Afuera caía la tarde. El pueblo era silencioso, salvo los fines de semana o los días festivos. Ese día no fue la excepción. Sólo se escuchaba su voz resonando entre las paredes de ladrillo.
Una bocanada de fotografías empezó a caer como cuchillos que se clavaban de a uno en su cabeza. Cerró los ojos para espantarlas pero las caritas seguían ahí. Lo normal era que las fotos aparecieran sin atropellarse pero esa tarde la situación se volvió inmanejable.
Pudo haber sido un sueño. O quizás no. Pero en el segundo en el que su locura pareció mermar, cuando el ojo de la tormenta extendía su calma frente a los murales coloridos y avejentados, los chicos comenzaron a materializarse de a uno sobre los bancos de madera. Todas las caras le resultaron familiares. Los pibes lo miraban gimiendo de dolor, las voces se amontonaban unas con otras, los cuerpitos desnudos se confundían entre sí. Su mente era un caos arrollador que le aplastaba el pecho y le quitaba el aire. Desde el primero, al que solía encerrar en el comedor para obligarlo a tener sexo mientras leía la biblia, hasta el último, un pequeño regordete que entró en el confesionario arrepentido de haber discutido con su hermano y no salió sino una hora después con los ojos bañados en lágrimas.
El padre Manuel se puso a gritar, desesperado. Corrió de un lado a otro, pateando los bancos, arrancando los pupitres de raíz con la misma fuerza con la que apretaba los brazos de sus víctimas para que no se movieran. Caminó hasta un pequeño cuarto, casi oculto junto a la estatua de María, y sacó de un mueble desvencijado un bidón con alcohol etílico. Fue hasta el centro del edificio, justo bajo la cúpula de vidrio, y roció su cuerpo. El olor se extendió por cada rincón de la iglesia. 

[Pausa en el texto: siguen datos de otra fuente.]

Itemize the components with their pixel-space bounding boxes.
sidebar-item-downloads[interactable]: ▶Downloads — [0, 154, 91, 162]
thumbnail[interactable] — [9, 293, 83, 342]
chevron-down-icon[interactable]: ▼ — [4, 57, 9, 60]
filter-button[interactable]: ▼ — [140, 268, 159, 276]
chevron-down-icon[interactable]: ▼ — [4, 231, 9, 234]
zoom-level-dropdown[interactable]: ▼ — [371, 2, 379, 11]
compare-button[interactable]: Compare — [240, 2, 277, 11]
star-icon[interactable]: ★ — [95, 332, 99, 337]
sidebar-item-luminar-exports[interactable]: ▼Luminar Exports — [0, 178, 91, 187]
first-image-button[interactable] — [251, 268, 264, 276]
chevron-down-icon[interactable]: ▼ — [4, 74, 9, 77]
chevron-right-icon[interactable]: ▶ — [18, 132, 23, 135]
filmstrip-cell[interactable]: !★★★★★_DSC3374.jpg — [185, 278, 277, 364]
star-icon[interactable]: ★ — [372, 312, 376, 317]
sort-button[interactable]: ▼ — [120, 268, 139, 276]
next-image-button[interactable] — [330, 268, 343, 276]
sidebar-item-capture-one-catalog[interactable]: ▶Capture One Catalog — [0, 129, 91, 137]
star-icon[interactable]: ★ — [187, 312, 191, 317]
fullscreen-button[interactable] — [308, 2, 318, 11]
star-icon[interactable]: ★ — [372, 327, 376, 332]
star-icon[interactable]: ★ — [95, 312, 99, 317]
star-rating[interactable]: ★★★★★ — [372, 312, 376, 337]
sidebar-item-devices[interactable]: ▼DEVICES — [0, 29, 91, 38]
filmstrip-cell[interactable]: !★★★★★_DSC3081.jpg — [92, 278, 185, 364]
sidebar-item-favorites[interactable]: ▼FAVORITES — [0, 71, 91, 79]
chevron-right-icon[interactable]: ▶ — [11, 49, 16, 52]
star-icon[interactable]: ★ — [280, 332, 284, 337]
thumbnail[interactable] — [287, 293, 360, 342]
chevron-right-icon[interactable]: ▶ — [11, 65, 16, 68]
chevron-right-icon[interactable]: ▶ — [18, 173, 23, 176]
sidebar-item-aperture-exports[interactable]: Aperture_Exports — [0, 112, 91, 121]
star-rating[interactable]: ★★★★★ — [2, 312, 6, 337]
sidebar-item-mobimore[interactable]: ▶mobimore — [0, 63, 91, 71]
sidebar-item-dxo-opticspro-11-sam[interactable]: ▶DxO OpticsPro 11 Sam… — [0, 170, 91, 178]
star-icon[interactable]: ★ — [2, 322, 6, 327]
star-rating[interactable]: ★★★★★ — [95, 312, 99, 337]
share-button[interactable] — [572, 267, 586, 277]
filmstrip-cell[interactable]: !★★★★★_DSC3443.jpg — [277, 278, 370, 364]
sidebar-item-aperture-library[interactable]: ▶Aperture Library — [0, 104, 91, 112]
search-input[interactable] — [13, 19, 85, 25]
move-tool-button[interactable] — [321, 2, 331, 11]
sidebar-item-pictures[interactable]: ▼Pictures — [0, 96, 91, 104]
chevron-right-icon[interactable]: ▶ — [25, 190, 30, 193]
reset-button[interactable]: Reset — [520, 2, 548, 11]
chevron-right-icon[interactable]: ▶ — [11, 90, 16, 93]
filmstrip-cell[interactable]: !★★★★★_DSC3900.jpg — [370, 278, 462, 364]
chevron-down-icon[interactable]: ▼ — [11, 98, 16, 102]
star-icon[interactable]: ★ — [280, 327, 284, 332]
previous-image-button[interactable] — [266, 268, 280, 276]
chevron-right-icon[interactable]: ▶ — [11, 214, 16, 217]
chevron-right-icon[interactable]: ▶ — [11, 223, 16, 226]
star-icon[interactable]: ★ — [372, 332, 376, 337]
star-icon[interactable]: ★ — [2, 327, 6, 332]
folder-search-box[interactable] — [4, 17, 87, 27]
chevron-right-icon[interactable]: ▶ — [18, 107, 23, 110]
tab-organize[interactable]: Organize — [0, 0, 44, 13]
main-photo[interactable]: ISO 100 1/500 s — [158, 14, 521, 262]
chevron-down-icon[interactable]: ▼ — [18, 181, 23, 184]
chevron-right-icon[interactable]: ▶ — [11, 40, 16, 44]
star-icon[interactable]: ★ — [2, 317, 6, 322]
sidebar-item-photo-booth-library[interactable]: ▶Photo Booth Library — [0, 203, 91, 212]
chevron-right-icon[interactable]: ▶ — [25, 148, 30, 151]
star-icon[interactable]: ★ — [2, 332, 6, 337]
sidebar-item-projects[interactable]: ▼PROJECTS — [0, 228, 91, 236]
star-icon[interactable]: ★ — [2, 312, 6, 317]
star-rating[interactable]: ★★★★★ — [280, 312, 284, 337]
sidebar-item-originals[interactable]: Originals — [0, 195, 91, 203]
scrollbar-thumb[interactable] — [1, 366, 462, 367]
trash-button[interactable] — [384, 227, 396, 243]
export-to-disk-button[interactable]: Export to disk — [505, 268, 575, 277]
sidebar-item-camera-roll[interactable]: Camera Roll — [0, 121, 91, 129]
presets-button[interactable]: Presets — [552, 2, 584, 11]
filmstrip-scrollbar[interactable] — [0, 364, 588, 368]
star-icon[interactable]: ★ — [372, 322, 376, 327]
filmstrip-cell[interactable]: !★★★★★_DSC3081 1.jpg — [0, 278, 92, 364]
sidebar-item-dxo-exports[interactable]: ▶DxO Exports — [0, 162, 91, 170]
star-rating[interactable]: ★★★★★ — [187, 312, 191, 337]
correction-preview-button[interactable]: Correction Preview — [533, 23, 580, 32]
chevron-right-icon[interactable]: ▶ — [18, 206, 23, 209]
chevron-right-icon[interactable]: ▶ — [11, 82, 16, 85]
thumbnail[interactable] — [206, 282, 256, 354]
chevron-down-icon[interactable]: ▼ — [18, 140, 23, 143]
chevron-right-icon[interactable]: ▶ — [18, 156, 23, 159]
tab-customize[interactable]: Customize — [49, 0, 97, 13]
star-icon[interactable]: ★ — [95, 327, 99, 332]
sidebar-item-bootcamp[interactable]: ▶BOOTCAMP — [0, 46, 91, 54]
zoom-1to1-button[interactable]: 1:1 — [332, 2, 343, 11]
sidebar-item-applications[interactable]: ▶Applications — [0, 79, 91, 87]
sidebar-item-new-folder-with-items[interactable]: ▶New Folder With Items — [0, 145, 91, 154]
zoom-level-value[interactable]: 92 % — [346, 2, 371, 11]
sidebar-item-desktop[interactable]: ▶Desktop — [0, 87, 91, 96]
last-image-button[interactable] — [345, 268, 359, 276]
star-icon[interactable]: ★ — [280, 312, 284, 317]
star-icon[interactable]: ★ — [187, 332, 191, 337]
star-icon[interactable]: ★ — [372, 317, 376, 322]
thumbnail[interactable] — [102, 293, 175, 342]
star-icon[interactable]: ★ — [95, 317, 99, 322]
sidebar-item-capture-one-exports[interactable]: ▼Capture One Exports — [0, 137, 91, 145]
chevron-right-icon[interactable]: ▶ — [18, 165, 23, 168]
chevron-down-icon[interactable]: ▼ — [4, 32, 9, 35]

     Los chicos lo seguían de un lado a otro, como grilletes enquistados en sus tobillos. A muchos no logró reconocerlos. Pero si identificó la sensación de tristeza que reflejaban sus ojos.  Revoleaba la cabeza como quien sabe que alguien está a punto de atacarlo por la espalda. Las voces penetraban en su cabeza y le taladraban el cerebro, llevándolo de viaje a una época que creía borrada para siempre. 
Sacó de uno de sus bolsillos un encendedor pequeño que usaba de vez en cuando para fumar a escondidas. Dios lo verá de todos modos, le dijo la monja una vez que lo encontró inhalando el humo de un cigarrillo detrás de una columna. Pero ya no le temía al infierno. Sabía que sobre su conciencia cargaban crímenes mucho más oscuros que las llamas del averno. En todo caso, y si tenía suerte, dios sería como sus hermanos sacerdotes que no lo juzgaban e incluso le habían dado una mano para esconder la mierda debajo de la alfombra.
Se arrodilló. Lo primero en encenderse fue su ropa, después su pelo, hasta terminar cubierto por una llamarada que lo envolvió de pies a cabeza. El cuerpo del hombre se chamusco y los gemidos de dolor se mezclaban con los chasquidos que nacían de las llamas. Los pibes marchaban alrededor del cura con una sonrisa triste y vacía, con los ojos estacionados en el fuego pero perdidos en las heridas emocionales que sanaban al calor del cuerpo carbonizado.